• _TASK DETAILS_
Images stay out; everything else in the records is to be set down exactly.

• _RECORDS PROVIDED_
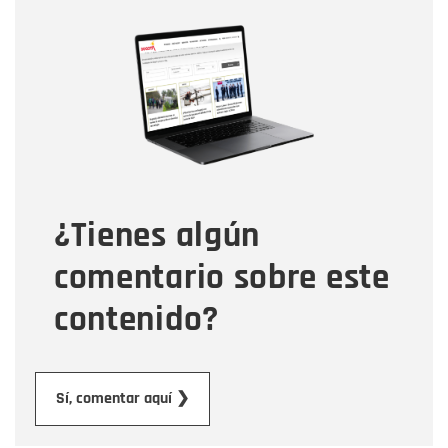
Nombre
Nombre
Correo electrónico
Tipo de comentario
¿Tienes algún
Mensaje
comentario sobre este
contenido?
Enviar
Sí, comentar aquí ❯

• _EXPECTED ANSWER_
Nombre
Nombre
Correo electrónico
Tipo de comentario
¿Tienes algún
Mensaje
comentario sobre este
contenido?
Enviar
Sí, comentar aquí ❯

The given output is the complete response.